Although there has been extensive coverage of the event and most of the timeline and Grand Jury findings are public, the question is: what can other institutions learn from this? The answer is not the obvious “Have tighter policies for child abuse or sexual harassment and reporting.” The most important lesson for our clients is: what are the unspoken barriers or constraints that affect how we process information and how we act

In the classic book, “Animal Farm,” one of the pigs announces, “Some animals are more equal than others.” An enterprise can plan all it wants, but if people, by rank or belovedness, are off limits, the wheels can come off the track. This condition exists in many companies. The CEO, the C-suite or long-standing, entrenched individuals, are not challenged. There is a tacit acceptance that they are “more equal.”

By extension, if an enterprise “owns” its proverbial town, it can have a significant impact on who is held accountable. The judge hearing the case ruled against the prosecutor’s request for a million dollars bail and an ankle bracelet and imposed only $100,000 bail. News reports indicate that the judge volunteered for events hosted by Mr. Sandusky’s charity, Second Mile. This association may be innocent, but it was guaranteed to come to light and to question the impartiality of the judicial process.

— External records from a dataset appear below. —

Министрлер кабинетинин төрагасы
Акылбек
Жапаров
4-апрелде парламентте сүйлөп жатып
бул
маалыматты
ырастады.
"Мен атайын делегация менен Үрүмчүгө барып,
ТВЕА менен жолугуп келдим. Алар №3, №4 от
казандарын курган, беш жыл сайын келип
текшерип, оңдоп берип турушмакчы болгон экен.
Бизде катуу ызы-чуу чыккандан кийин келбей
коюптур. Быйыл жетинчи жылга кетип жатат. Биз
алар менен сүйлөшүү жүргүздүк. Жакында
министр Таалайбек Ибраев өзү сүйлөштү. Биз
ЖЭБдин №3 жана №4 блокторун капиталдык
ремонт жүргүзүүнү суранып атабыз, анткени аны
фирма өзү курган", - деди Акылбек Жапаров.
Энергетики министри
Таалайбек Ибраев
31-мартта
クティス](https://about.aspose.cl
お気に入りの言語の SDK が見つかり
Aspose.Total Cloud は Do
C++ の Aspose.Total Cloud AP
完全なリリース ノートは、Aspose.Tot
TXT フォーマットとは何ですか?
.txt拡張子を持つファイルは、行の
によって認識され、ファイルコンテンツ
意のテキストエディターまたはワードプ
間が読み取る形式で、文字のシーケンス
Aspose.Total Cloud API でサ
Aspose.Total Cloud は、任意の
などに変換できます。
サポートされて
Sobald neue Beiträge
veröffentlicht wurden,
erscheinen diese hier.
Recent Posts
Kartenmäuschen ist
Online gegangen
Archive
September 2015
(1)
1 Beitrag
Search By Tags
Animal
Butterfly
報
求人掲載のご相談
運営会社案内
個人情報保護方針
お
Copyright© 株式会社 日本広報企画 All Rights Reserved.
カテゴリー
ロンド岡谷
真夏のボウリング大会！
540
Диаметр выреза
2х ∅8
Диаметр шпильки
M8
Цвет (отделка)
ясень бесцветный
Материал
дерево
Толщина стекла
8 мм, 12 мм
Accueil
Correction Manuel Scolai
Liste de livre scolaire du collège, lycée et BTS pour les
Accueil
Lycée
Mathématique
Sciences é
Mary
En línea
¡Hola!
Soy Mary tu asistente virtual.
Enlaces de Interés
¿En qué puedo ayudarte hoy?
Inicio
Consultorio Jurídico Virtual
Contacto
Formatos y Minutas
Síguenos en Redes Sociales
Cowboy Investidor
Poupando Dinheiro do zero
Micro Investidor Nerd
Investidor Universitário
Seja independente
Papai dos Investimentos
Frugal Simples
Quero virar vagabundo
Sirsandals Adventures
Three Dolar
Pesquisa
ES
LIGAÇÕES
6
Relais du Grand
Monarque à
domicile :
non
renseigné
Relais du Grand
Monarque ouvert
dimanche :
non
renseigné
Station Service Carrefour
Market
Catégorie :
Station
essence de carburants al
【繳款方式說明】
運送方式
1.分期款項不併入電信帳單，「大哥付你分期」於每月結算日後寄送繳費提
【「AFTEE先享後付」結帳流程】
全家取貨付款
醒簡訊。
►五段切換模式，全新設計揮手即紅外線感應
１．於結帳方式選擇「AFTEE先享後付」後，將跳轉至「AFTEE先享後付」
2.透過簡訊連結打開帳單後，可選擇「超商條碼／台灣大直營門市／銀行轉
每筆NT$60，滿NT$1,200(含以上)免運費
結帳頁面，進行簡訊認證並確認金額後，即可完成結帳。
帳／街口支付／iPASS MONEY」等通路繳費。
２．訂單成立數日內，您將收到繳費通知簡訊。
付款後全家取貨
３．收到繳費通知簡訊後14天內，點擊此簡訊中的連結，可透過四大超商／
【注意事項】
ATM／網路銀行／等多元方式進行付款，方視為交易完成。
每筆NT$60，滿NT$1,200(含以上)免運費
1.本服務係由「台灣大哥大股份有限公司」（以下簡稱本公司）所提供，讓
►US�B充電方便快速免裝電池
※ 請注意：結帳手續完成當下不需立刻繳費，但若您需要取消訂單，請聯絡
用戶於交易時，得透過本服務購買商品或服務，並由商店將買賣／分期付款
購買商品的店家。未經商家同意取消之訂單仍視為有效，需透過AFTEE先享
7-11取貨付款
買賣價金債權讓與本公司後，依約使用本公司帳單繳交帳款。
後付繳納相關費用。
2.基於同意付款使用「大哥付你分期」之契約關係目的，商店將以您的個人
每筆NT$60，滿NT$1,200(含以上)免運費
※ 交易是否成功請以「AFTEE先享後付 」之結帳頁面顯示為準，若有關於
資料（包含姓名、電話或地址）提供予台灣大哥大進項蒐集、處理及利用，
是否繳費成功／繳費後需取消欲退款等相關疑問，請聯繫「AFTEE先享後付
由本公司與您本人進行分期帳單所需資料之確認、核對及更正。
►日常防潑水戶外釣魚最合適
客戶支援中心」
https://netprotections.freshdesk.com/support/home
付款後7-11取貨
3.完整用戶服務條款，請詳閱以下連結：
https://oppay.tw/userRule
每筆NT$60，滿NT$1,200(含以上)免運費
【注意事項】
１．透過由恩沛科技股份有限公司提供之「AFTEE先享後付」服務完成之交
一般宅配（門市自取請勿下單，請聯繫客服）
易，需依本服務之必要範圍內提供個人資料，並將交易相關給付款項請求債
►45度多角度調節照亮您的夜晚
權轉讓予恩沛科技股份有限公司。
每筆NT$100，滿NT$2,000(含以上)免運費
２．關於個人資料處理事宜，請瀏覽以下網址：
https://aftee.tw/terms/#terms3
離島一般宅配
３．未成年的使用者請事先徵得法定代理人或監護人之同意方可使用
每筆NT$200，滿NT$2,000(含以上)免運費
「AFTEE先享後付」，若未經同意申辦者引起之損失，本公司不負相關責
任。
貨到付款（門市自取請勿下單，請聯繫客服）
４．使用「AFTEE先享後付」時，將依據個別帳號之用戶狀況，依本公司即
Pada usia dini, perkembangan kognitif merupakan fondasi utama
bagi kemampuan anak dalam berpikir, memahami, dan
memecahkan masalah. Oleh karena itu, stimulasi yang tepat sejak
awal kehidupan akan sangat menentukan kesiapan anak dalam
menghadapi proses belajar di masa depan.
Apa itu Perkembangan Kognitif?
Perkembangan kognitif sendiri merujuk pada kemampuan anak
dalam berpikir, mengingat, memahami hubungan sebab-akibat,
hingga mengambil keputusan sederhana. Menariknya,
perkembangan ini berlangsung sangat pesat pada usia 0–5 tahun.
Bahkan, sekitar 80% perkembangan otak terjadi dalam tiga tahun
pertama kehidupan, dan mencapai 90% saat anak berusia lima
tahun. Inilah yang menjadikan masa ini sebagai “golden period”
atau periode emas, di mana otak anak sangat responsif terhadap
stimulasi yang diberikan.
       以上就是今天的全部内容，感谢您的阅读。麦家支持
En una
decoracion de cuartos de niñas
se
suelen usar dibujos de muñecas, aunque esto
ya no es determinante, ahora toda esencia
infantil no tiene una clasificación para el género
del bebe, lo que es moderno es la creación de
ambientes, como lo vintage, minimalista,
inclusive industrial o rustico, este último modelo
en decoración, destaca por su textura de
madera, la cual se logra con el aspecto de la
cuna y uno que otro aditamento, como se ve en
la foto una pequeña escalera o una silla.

In 1999, Coca Cola faced a crisis in Europe, pulling product off the shelves in several stores because of a “bad smell.” The case study provides a number of lessons applicable today, particularly because the French Ministry of Health produced a report concluding that there never was anything wrong with the product; it was mass hysteria. In other words, it was an imaginary crisis. Until then, we were occupied thinking about real potential problems. Coca Cola’s experience caused many companies to ask new types of questions about what could go wrong.

Penn State’s tragedy should cause companies to ask another set of new questions, are we hearing what we need to hear or are we living in a bubble? This is far harder than planning for an operational crisis. It requires holding an uncompromising mirror up to an organization, its personnel and its surroundings.